(Stored data)
= = = = = = =

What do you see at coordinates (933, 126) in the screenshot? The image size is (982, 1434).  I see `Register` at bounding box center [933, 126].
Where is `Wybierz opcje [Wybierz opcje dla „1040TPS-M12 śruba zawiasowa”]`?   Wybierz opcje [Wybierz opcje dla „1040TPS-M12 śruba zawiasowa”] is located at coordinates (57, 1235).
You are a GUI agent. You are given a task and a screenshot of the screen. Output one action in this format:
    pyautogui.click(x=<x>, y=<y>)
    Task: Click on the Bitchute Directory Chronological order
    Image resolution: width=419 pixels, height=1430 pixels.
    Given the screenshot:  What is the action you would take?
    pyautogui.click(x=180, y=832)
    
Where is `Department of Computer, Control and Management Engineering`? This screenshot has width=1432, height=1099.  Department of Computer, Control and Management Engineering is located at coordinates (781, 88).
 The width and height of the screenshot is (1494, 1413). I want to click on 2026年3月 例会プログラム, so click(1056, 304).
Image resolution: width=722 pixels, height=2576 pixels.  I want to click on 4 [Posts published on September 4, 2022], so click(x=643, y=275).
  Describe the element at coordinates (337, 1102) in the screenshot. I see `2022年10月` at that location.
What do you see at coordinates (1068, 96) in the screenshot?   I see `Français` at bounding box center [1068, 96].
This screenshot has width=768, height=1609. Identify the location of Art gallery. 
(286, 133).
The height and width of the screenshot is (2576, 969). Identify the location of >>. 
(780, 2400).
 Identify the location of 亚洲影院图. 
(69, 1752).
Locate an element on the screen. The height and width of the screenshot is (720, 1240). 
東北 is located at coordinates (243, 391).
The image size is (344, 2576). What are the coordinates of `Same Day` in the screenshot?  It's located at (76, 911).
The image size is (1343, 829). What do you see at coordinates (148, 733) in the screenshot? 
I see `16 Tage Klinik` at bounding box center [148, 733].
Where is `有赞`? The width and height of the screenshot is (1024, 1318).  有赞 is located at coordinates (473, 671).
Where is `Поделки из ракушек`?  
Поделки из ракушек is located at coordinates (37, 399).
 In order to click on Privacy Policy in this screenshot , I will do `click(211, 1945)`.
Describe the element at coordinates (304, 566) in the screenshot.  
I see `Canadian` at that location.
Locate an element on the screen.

= = = = = = =

* Exercise description *
Scan the entries above. Copy each line that has the string "order".

* Reply *
    Task: Click on the Bitchute Directory Chronological order
 In order to click on Privacy Policy in this screenshot , I will do `click(211, 1945)`.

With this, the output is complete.